TemplateFilePath <- file.path(WorkingDir, "template.txt")
TokensFilePath <- file.path(WorkingDir, "tokens.json")
# the function will return the text written to TemplateFilePath
# Note that `AMT` is used as a model term in DataMpping.
# AMT is resolved to the main dosepoint name in the model
# (A1 for Absorption == "Intravenous" or "Gamma", Aa for
# Absorption == "Extravascular")
generatedOutput <-
write_ModelTemplateTokens(
TemplateFilePath = TemplateFilePath,
TokensFilePath = TokensFilePath,
Description = "searchCov",
Author = "Certara",
DataFilePath = DataFilePath,
DataMapping = c(
id = "id",
time = "time",
AMT = "dose",
CObs = "dv",
scr = "scr"
),
PMLParametersSets = modelPMLCodes,
EstArgs = specify_EngineParams() # default estimation arguments
)
# check tokens file
cat("tokens.json:", readLines(TokensFilePath), sep = "\n")
#> tokens.json:
#> {
#> "Cl_scr": [
#> [
#> "",
#> ""
#> ],
#> [
#> " + scr*dCldscr",
#> "fixef(dCldscr= c(, 0, ))"
#> ]
#> ],
#> "V_scr": [
#> [
#> "",
#> ""
#> ],
#> [
#> " + scr*dVdscr",
#> "fixef(dVdscr= c(, 0, ))"
#> ]
#> ]
#> }
# check template file
cat("template.txt:", readLines(TemplateFilePath), sep = "\n")
#> template.txt:
#> ##Description: searchCov
#> ##Author: Certara
#> ##DATA {data_dir}/timeVaryingCovariates.csv
#> ##MAP scr=scr A1 = dose CObs = dv id = id time = time
#> ##MODEL test() {
#> deriv(A1 = -Cl * C)
#> C = A1 / V
#> dosepoint(A1, idosevar = A1Dose, infdosevar = A1InfDose, infratevar = A1InfRate)
#> error(CEps = 0.02)
#> observe(CObs = C + CEps, bql=0.1)
#> interpolate(scr)
#> stparm(Cl = exp( tvCl {Cl_scr[1]} + nCl ))
#> fixef(tvCl= c(, 1, ))
#> {Cl_scr[2]}
#> ranef(diag(nCl) = c(1))
#> stparm(V = exp( tvV {V_scr[1]} + nV ))
#> fixef(tvV= c(, 1, ))
#> {V_scr[2]}
#> ranef(diag(nV) = c(1))
#>
#> }
#> ##ESTARGS
#> sort=FALSE
#> ##TABLES
Generating pyDarwin Options
The options.json
file is a crucial configuration file
that defines various parameters for your pyDarwin project. These
parameters include the choice of optimization algorithm, optimization
settings, directories for model execution, and many more. RDarwin
provides functions to create and write these options to a JSON file.
create_pyDarwinOptions: This function allows you to generate a list of parameters that configure your pyDarwin run. It offers a wide range of options, including specifying the optimization algorithm, adjusting parallel processes, setting directories, and many more.
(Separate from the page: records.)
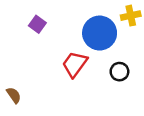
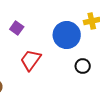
red trapezoid: (75, 64) -> (31, 60), moved

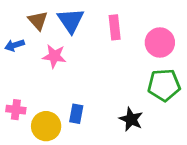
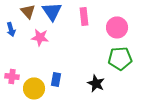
blue arrow: (15, 45) -> (11, 29), turned -88

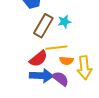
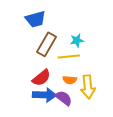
cyan star: (64, 22) -> (77, 40), moved
yellow line: (56, 48) -> (69, 57), moved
write_pyDarwinOptions: This function takes a list of pyDarwin options and writes them to the
options.json
file. You can generate these options using thecreate_pyDarwinOptions
function or customize them manually.
# refer to pyDarwin documentation for aliases explanation
working_dir <- "{project_dir}/Results"
output_dir <- "{project_dir}/Results/output"
temp_dir <- "{project_dir}/Results/temp"
# Option setup
# RsNLME is expected to be installed
optionSetup <- create_pyDarwinOptions(
algorithm = "EX",
engine_adapter = "nlme",
nlme_dir = Sys.getenv("INSTALLDIR"),
working_dir = working_dir,
output_dir = output_dir,
temp_dir = temp_dir,
gcc_dir = Sys.getenv("NLMEGCCDir64")
)
# Generate option file
write_pyDarwinOptions(pyDarwinOptions = optionSetup,
file = file.path(WorkingDir, "options.json"))
Running the Model Search with pyDarwin
To run the pyDarwin model search, you can use the
run_pyDarwin()
function. It requires specifying the path to
the Python interpreter executable and the paths to the template, tokens,
and options files.
# Example of using run_pyDarwin on Windows machine
result <- run_pyDarwin(
InterpreterPath = "C:/temp/venv/Scripts/python.exe",
DirectoryPath = WorkingDir,
TemplatePath = "template.txt",
TokensPath = "tokens.json",
OptionsPath = "options.json",
Wait = TRUE
)
The run_pyDarwin()
function will launch the search
process and monitor its progress. Depending on the value of the Wait
argument, it will either wait for the search to complete and return the
results or exit immediately, providing the location of the
messages.txt
file where the raw output is stored.
These options are essential for tailoring your model selection project to meet your specific needs.